Records provided —
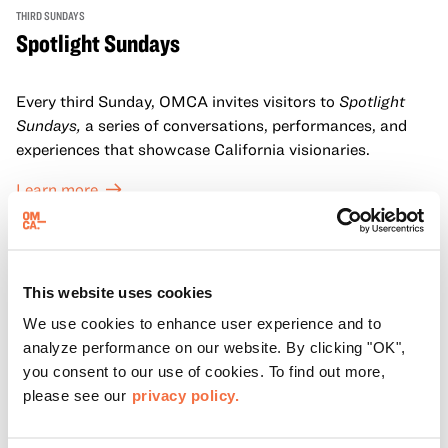
THIRD SUNDAYS
Spotlight Sundays
Every third Sunday, OMCA invites visitors to
Spotlight
Sundays,
a series of conversations, performances, and
experiences that showcase California visionaries.
Learn more
This website uses cookies
We use cookies to enhance user experience and to
analyze performance on our website. By clicking "OK",
you consent to our use of cookies. To find out more,
please see our
privacy policy.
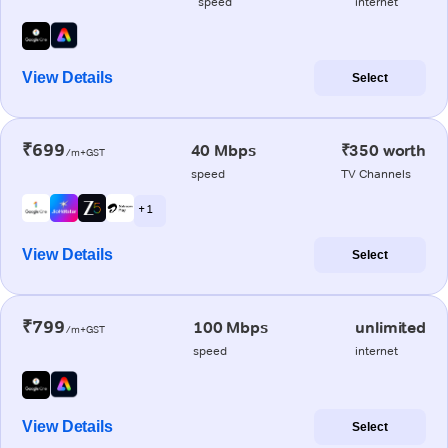
speed
internet
View Details
Select
₹699
40 Mbps
₹350 worth
/m+GST
speed
TV Channels
+ 1
View Details
Select
₹799
100 Mbps
unlimited
/m+GST
speed
internet
View Details
Select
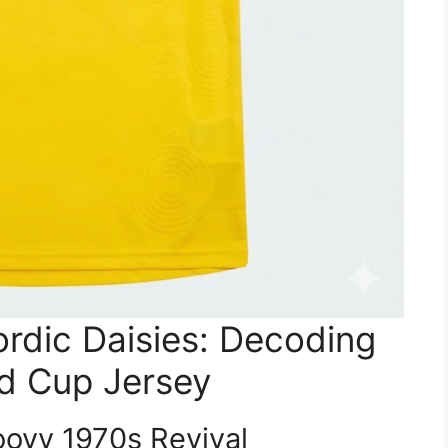
rdic Daisies: Decoding
d Cup Jersey
oovy 1970s Revival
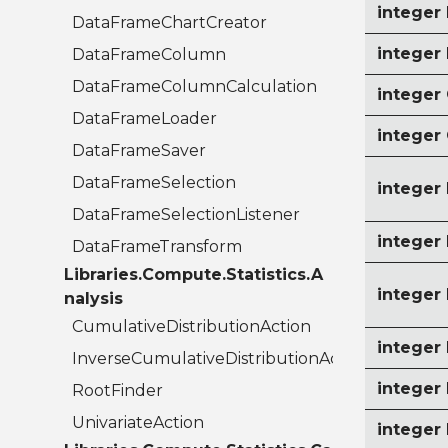
intege
DataFrameChartCreator
intege
DataFrameColumn
DataFrameColumnCalculation
intege
DataFrameLoader
intege
DataFrameSaver
DataFrameSelection
intege
DataFrameSelectionListener
intege
DataFrameTransform
Libraries.Compute.Statistics.A
intege
nalysis
CumulativeDistributionAction
intege
InverseCumulativeDistributionAction
intege
RootFinder
UnivariateAction
integer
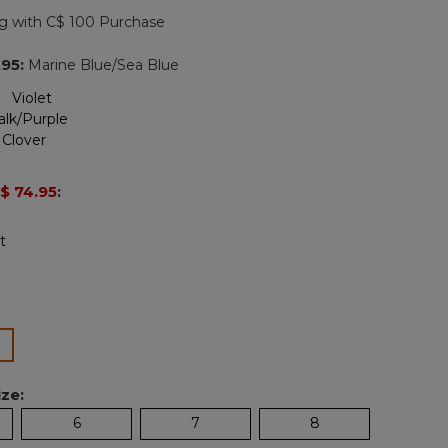
page
g with C$ 100 Purchase
link.
.95
:
Marine Blue/Sea Blue
$ 74.95
:
lected
ze:
6
7
8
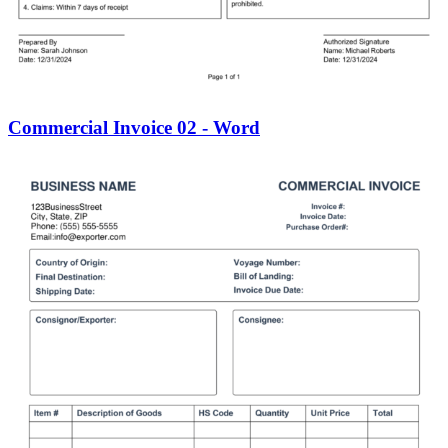
Commercial Invoice 02 - Word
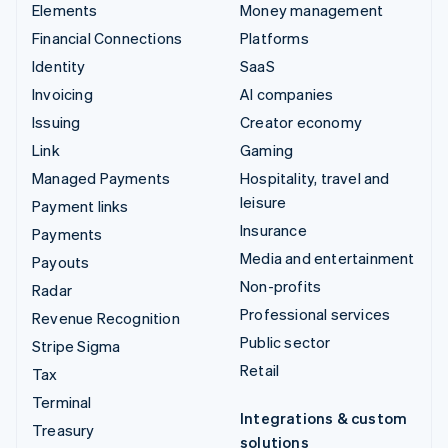
Elements
Money management
Financial Connections
Platforms
Identity
SaaS
Invoicing
AI companies
Issuing
Creator economy
Link
Gaming
Managed Payments
Hospitality, travel and
leisure
Payment links
Insurance
Payments
Media and entertainment
Payouts
Non-profits
Radar
Professional services
Revenue Recognition
Public sector
Stripe Sigma
Retail
Tax
Terminal
Integrations & custom
Treasury
solutions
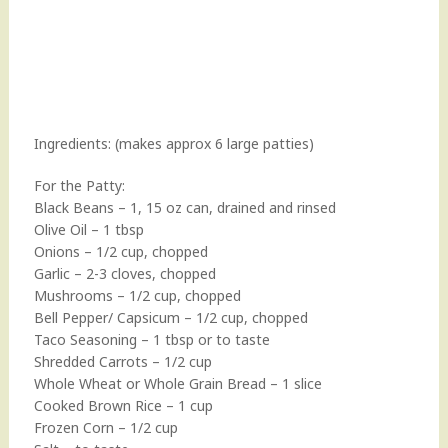
Ingredients: (makes approx 6 large patties)
For the Patty:
Black Beans – 1, 15 oz can, drained and rinsed
Olive Oil – 1 tbsp
Onions – 1/2 cup, chopped
Garlic – 2-3 cloves, chopped
Mushrooms – 1/2 cup, chopped
Bell Pepper/ Capsicum – 1/2 cup, chopped
Taco Seasoning – 1 tbsp or to taste
Shredded Carrots – 1/2 cup
Whole Wheat or Whole Grain Bread – 1 slice
Cooked Brown Rice – 1 cup
Frozen Corn – 1/2 cup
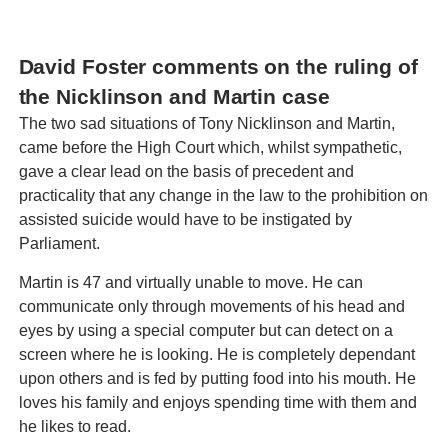
David Foster comments on the ruling of
the Nicklinson and Martin case
The two sad situations of Tony Nicklinson and Martin,
came before the High Court which, whilst sympathetic,
gave a clear lead on the basis of precedent and
practicality that any change in the law to the prohibition on
assisted suicide would have to be instigated by
Parliament.
Martin is 47 and virtually unable to move. He can
communicate only through movements of his head and
eyes by using a special computer but can detect on a
screen where he is looking. He is completely dependant
upon others and is fed by putting food into his mouth. He
loves his family and enjoys spending time with them and
he likes to read.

Aim of the exercise —
Do not include the images; transcribe the rest of the listing exactly.

Output of the task —
THIRD SUNDAYS
Spotlight Sundays
Every third Sunday, OMCA invites visitors to
Spotlight
Sundays,
a series of conversations, performances, and
experiences that showcase California visionaries.
Learn more
This website uses cookies
We use cookies to enhance user experience and to
analyze performance on our website. By clicking "OK",
you consent to our use of cookies. To find out more,
please see our
privacy policy.
speed
internet
View Details
Select
₹699
40 Mbps
₹350 worth
/m+GST
speed
TV Channels
+ 1
View Details
Select
₹799
100 Mbps
unlimited
/m+GST
speed
internet
View Details
Select
rdic Daisies: Decoding
d Cup Jersey
oovy 1970s Revival
intege
DataFrameChartCreator
intege
DataFrameColumn
DataFrameColumnCalculation
intege
DataFrameLoader
intege
DataFrameSaver
DataFrameSelection
intege
DataFrameSelectionListener
intege
DataFrameTransform
Libraries.Compute.Statistics.A
intege
nalysis
CumulativeDistributionAction
intege
InverseCumulativeDistributionAction
intege
RootFinder
UnivariateAction
integer
page
g with C$ 100 Purchase
link.
.95
:
Marine Blue/Sea Blue
$ 74.95
:
lected
ze:
6
7
8
Commercial Invoice 02 - Word
Elements
Money management
Financial Connections
Platforms
Identity
SaaS
Invoicing
AI companies
Issuing
Creator economy
Link
Gaming
Managed Payments
Hospitality, travel and
leisure
Payment links
Insurance
Payments
Media and entertainment
Payouts
Non-profits
Radar
Professional services
Revenue Recognition
Public sector
Stripe Sigma
Retail
Tax
Terminal
Integrations & custom
Treasury
solutions
Ingredients: (makes approx 6 large patties)
For the Patty:
Black Beans – 1, 15 oz can, drained and rinsed
Olive Oil – 1 tbsp
Onions – 1/2 cup, chopped
Garlic – 2-3 cloves, chopped
Mushrooms – 1/2 cup, chopped
Bell Pepper/ Capsicum – 1/2 cup, chopped
Taco Seasoning – 1 tbsp or to taste
Shredded Carrots – 1/2 cup
Whole Wheat or Whole Grain Bread – 1 slice
Cooked Brown Rice – 1 cup
Frozen Corn – 1/2 cup
David Foster comments on the ruling of
the Nicklinson and Martin case
The two sad situations of Tony Nicklinson and Martin,
came before the High Court which, whilst sympathetic,
gave a clear lead on the basis of precedent and
practicality that any change in the law to the prohibition on
assisted suicide would have to be instigated by
Parliament.
Martin is 47 and virtually unable to move. He can
communicate only through movements of his head and
eyes by using a special computer but can detect on a
screen where he is looking. He is completely dependant
upon others and is fed by putting food into his mouth. He
loves his family and enjoys spending time with them and
he likes to read.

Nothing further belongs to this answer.